Why is retry_on_conflict necessary?

We are battling to understand why version conflicts occur and why retry_on_conflict is a sensible strategy to resolving them.

Consider Document _id: 1 which has value foo: 1 and _version: 1. If several processes try to update this:

  • AppProcessX: foo: 2
  • AppProcessY: foo: 3

Then I expect that the first process writes foo: 2, _version: 2 and the next process writes foo: 3, _version: 3. The order which ElasticSearch gets the requests should matter. Since we do not provide a _version parameter from our ES client, we are saying. just update, don't worry about overwriting wrong values in the wrong order. We expect ES to do optimistic locking and not throw version errors.

If we assume that ES has multiple processes which process these updates in the "wrong" order - i.e. not in the order in time that the App Processes generated them, we expect ES to just write them in the wrong order foo: 2 will be the final and incorrect result.

  • ESProcess1: foo: 3
  • ESProcess2: foo: 2

We do not understand how ES gets mixed up - is ES reading _version: 1 shortly before it writes foo: 3 then it will write foo: 3, _version: 2 and then foo: 2, _version: 3. This is fine for our purposes.

How can ES decide that foo: 2 is in conflict with foo: 3. I can only imagine that ES is caching the _version field BEFORE the ES Queue is processed so it gets:

  • ESProcess1: foo: 2, _version: 1 => OK _version: 2
  • ESProcess1: foo: 3, _version: 1 => FAIL version_conflict_engine_exception

The failure occurs because ES "knows" it should be updating _version: 1 to _version: 2but it then sees that _version is already 2.

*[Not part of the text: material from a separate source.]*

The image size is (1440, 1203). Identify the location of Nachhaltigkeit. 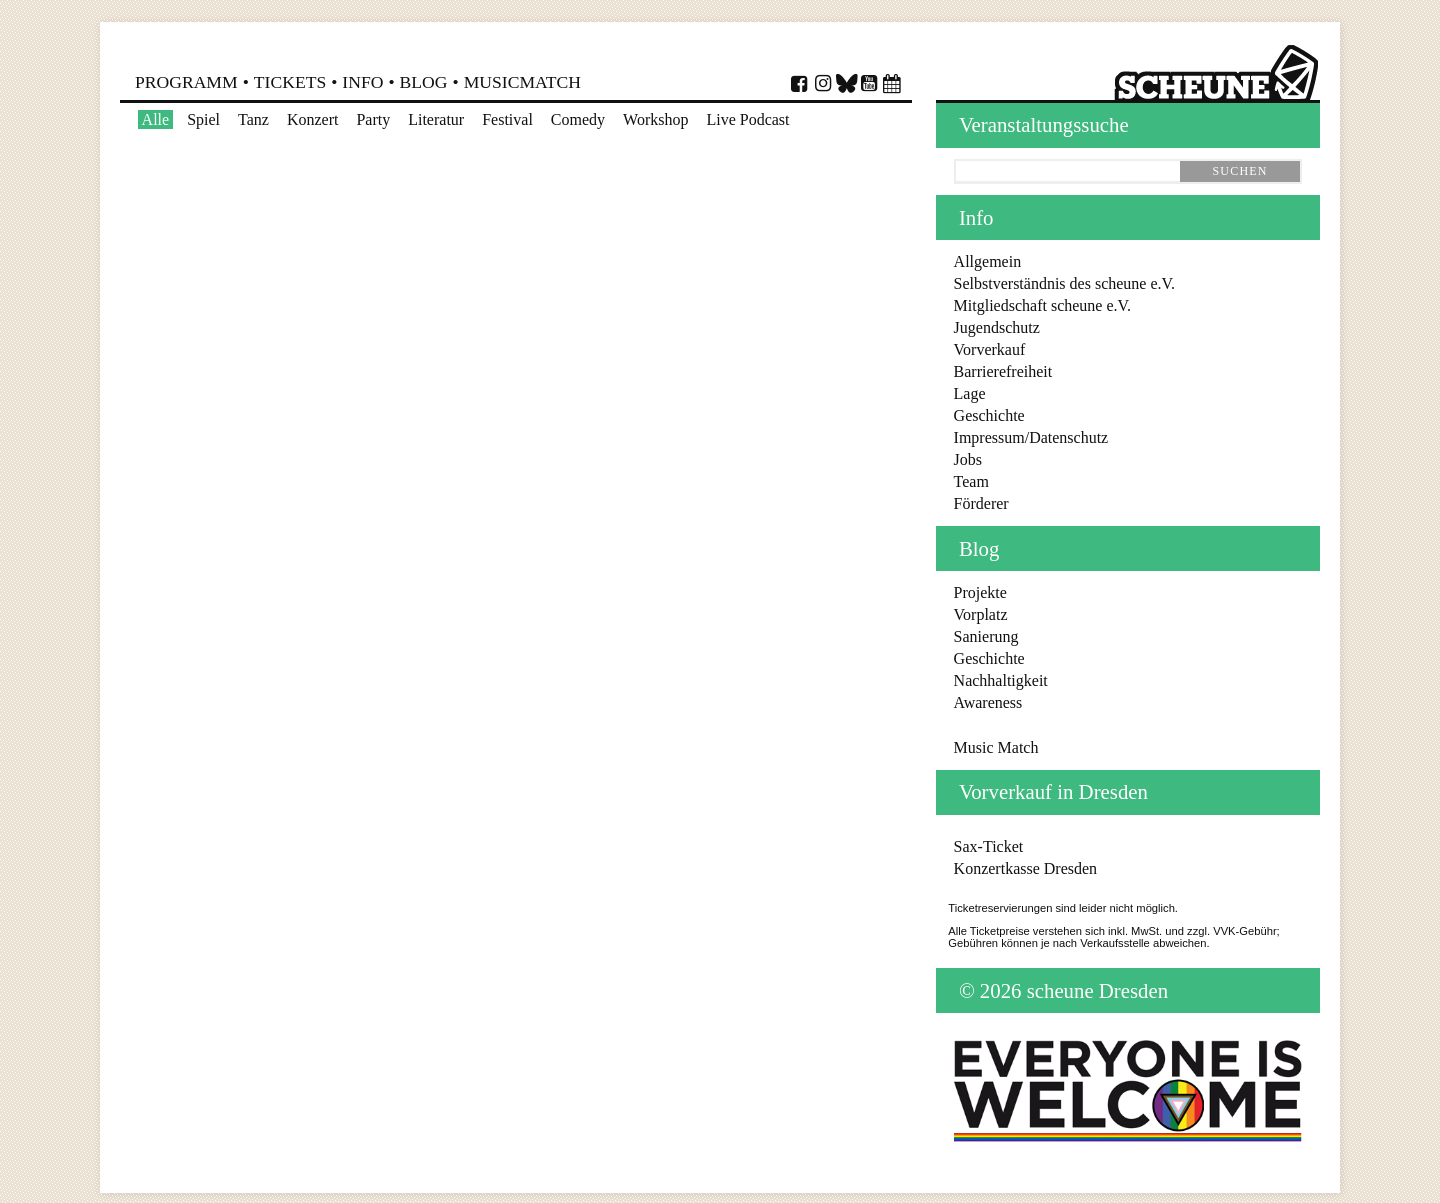 (1001, 680).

Is there any way, other than a retry to just ignore versioning?
How is a retry solving any issues related to sorting??? IMHO ES should just retry until it succeeds (if that's what the developer/client wants and doesn't care about ordering) or just fail if the developer wants ordering. If the developer wants ordering they should update by providing a _version field.

I can't see why retrying some golden number is a good strategy.

I do not know the answer so will leave it for someone else to comment on. There are however some additional things you need to consider.

  1. A lot of users execute updates through single requests or the bulk API, but it is also possible to perform updates through the update by query API, which runs in the background and can take some time to complete.

  2. In your example you are updating with a fixed value. Note that Elasticsearch also support scripted updates where you e.g. can increment fields and/or add values to arrays. When you do this type of operations the order and version does matter and ignoring version conflict would lead to data loss.